Although Unit 731 perpetrators used dehumanizing language to rationalize their actions, dehumanization does not make sense as the main mechanism at play. Henry C. Theriault (2007), philosopher and leading genocide scholar, uses the Armenian Genocide as a case study to argue that instead of dehumanizing victims, perpetrators “recognized the humanity of their victims” and killed Armenians “precisely because” of their humanity (Theriault, 2007, p. 28). The more a torturer humanizes their victims, the more pleasure they would feel: when kicking a rock, thinking about the rock’s pain brings no pleasure (Theriault, 2007). Perhaps Unit 731’s purpose was to create biological weapons to efficiently kill large numbers of people (Barenblatt, 2004), but researchers still conducted experiments with no scientific purpose, seemingly for the sake of curiosity, or simply just for fun. Barenblatt (2004) describes experiments such as boiling prisoners alive, hanging prisoners upside down to see how long it would take for them to choke to death, and sawing off a prisoner’s hands and switching them so that the left hand was reattached to the right arm.  This is different from the way one might clean mold or insects out of a house. While we may fear insects, we get rid of them as quickly as we can; we don’t take pleasure in long, drawn-out torture sessions. “Professional people, too, like to play,” testified an Osaka University professor who had studied footage of Unit 731 experiments as a medical student (Barenblatt, 2004, p. 79). Unit 731 researchers were highly intelligent doctors and academics who chose their career paths because of a fascination with biology and the human body. Unit 731’s human experimentation gave them an appealing opportunity to study what goes on inside their own bodies. This would not have provided the same pleasure had they not used test subjects with human physiology just like their own.

Theriault argues that Armenian Genocide perpetrators had to acknowledge their victims’ humanity in order to find ways to hurt them. How would they know that taking away a mother’s children would cause distress, unless they understood that her emotions were as human as their own? (Theriault, 2007). Similarly, what use would infecting a Chinese victim with syphilis be to Japanese researchers, unless they understood that a Japanese patient had the same physiology and would respond in the same way? What would be so interesting about cutting a Russian victim open unless they had the same organs as the researcher’s own? Perhaps Unit 731 perpetrators declared that their victims were not human and called them logs, but this was only a justification. Deep down, they knew their victims were human.

Self-oriented Factors

If dehumanization does not fully explain it, the behavior of Unit 731 researchers must have been motivated by some strong factors to overcome the clearly false belief about their victims’ humanity. Perhaps an answer can be found in personal motivations like greed or ambition. After all, most villains in our favorite stories are willing to hurt others because of a desire for money or power.

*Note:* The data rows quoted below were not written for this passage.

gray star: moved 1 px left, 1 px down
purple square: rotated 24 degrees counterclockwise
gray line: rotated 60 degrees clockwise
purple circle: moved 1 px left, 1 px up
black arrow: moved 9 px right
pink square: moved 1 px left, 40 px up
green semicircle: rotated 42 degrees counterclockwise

Desire for status is a fundamental human motive and one that drove many perpetrators of human experimentation, specifically to advance their careers. Maslow (1943) describes an innate desire for “reputation or prestige” (p. 382). Higher status would help an individual survive and reproduce, making the motivation for status evolutionarily beneficial (Anderson et al., 2015). A review of Nazi human experimentation suggests that “a desire for personal advancement motivated perpetrators” (Lefor, 2005, p. 880). Mengele used his Auschwitz experiments for his “habilitation,” an advanced credential in German academia (Barondess, 1996). Japanese perpetrators also participated to “stimulate their own careers” (Jacob, 2018, p. 142), and after the war they achieved high-ranking positions in universities, public health organizations, and pharmaceutical companies (Barenblatt, 2004). While participating in Unit 731’s experiments, perpetrators likely knew that this would benefit them in the future. Because of how highly respected doctors are in Japanese culture (Feldman, 1985), Unit 731 researchers likely pursued this prestige from a young age as they studied to become doctors.

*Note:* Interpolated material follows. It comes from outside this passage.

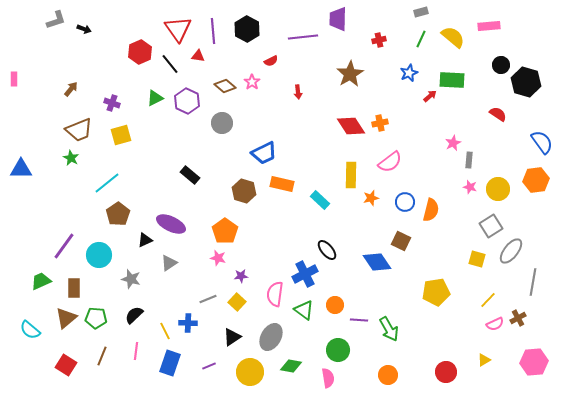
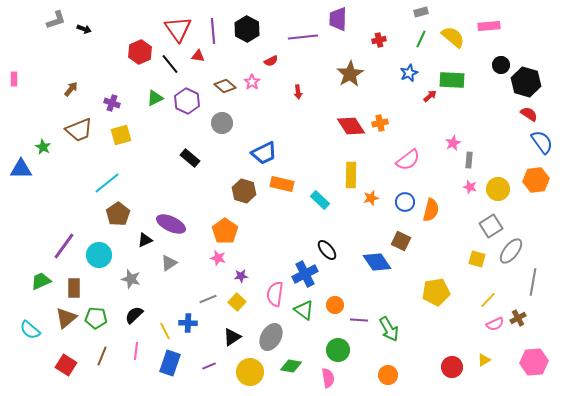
red semicircle at (498, 114): moved 31 px right
green star at (71, 158): moved 28 px left, 11 px up
pink semicircle at (390, 162): moved 18 px right, 2 px up
black rectangle at (190, 175): moved 17 px up
red circle at (446, 372): moved 6 px right, 5 px up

Another personal desire these researchers were chasing was knowledge to satisfy morbid curiosity. As discussed above, many experiments had no value to developing germ weapons or protecting troops. When researchers tested what would happen if they surgically switched a victim’s hands, or how victims would die in a giant spinning centrifuge (Barenblatt, 2004), they seemed to be motivated by morbid curiosity, defined as “a motivation to seek out information about dangerous phenomena” (Scrivner, 2021, Abstract). One factor of Scrivner’s Morbid Curiosity Scale (MCS), the Body Violation Factor, suggests an interest in understanding the limits of the body and what happens when the body is damaged (Scrivner, 2021, section 2.2.3). Unit 731 perpetrators’ fascination with damaging the human body suggests they likely would have scored high on the Body Violation Factor. Scrivner (2021) speculates that the evolutionary benefit of morbid curiosity is that it motivates people to gather information about dangerous phenomena. Over a series of studies using the MCS, he found that on average, most people have some degree of morbid curiosity, but only a handful have very high MCS scores.  Because of the “inherent danger” morbid curiosity brings, “only a small number of individuals'' would need to be extremely morbidly curious, since the rest could simply listen to those sharing the information (Scrivner, 2021, General Discussion Section, para. 3). This means that each society, including Japanese society, would have a small number of members showing this trait. Unit 731 doctors were not ordinary citizens but the small, highly intelligent portion of the population with a fascination for biology and the human body with personality traits very different from the average person.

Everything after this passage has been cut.